* **Task requirements**
Search the entries for the word "select" and return every line where it is found.

Page segmentation data:
_ _ _ _
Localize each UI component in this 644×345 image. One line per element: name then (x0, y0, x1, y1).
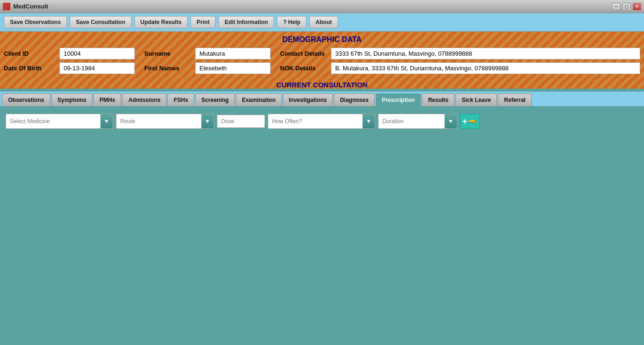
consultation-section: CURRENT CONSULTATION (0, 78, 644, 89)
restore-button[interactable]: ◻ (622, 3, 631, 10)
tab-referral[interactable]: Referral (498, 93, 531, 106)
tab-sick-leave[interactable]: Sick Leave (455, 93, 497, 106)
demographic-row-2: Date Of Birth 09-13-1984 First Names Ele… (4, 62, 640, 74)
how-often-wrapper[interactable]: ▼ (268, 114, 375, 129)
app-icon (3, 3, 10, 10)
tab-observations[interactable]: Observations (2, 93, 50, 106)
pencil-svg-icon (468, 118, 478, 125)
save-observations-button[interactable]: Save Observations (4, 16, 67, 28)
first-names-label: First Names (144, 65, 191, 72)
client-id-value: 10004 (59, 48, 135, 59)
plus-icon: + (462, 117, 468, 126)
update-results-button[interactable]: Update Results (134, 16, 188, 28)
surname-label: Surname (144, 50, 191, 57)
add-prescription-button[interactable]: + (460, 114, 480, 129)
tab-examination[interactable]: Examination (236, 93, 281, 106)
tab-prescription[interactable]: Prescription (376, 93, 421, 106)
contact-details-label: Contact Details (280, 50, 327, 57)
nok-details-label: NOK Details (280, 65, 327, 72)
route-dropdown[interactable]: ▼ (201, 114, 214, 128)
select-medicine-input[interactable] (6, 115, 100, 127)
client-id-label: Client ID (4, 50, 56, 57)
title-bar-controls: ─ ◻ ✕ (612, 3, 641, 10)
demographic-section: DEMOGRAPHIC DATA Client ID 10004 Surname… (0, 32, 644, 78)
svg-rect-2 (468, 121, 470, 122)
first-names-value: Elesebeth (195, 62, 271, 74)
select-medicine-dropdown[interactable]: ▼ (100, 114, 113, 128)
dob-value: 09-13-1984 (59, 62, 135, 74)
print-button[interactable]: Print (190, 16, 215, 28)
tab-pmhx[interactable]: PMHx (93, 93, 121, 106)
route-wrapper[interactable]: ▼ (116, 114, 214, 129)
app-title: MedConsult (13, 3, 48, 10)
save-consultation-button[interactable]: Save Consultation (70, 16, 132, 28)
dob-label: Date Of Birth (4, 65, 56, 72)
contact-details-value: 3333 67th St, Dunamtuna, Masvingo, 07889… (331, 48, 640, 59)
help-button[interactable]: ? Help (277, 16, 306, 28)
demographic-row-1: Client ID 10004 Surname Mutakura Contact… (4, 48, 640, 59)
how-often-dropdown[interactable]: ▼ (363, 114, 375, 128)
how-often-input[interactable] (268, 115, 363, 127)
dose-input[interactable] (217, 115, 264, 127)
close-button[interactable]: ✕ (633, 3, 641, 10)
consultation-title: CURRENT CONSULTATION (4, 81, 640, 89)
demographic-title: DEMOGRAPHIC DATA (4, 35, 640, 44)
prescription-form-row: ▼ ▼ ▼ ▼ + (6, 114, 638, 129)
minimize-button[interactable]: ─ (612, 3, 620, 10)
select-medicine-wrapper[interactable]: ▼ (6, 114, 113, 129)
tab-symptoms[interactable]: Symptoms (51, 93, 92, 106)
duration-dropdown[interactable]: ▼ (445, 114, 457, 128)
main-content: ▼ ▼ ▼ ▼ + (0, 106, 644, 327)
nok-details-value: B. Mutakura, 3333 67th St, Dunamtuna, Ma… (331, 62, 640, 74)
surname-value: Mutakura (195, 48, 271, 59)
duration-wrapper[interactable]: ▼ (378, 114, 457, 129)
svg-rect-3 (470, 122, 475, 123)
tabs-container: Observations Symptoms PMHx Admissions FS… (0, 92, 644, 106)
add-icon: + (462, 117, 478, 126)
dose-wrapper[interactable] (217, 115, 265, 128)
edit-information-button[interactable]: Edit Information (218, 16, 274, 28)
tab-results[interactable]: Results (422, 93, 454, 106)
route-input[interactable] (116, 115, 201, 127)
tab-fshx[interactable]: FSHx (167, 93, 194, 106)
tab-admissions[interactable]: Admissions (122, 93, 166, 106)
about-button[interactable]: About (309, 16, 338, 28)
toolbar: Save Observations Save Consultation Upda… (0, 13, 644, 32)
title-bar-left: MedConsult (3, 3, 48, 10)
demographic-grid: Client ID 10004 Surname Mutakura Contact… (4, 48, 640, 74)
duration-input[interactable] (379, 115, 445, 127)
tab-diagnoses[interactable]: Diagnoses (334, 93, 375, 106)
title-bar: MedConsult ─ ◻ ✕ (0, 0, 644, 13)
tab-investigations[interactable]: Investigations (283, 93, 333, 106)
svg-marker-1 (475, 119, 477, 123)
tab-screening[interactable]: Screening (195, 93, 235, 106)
_ _ _ _
* **Output for this exercise**
select-medicine-input[interactable] (6, 115, 100, 127)
select-medicine-dropdown[interactable]: ▼ (100, 114, 113, 128)
select-medicine-wrapper[interactable]: ▼ (6, 114, 113, 129)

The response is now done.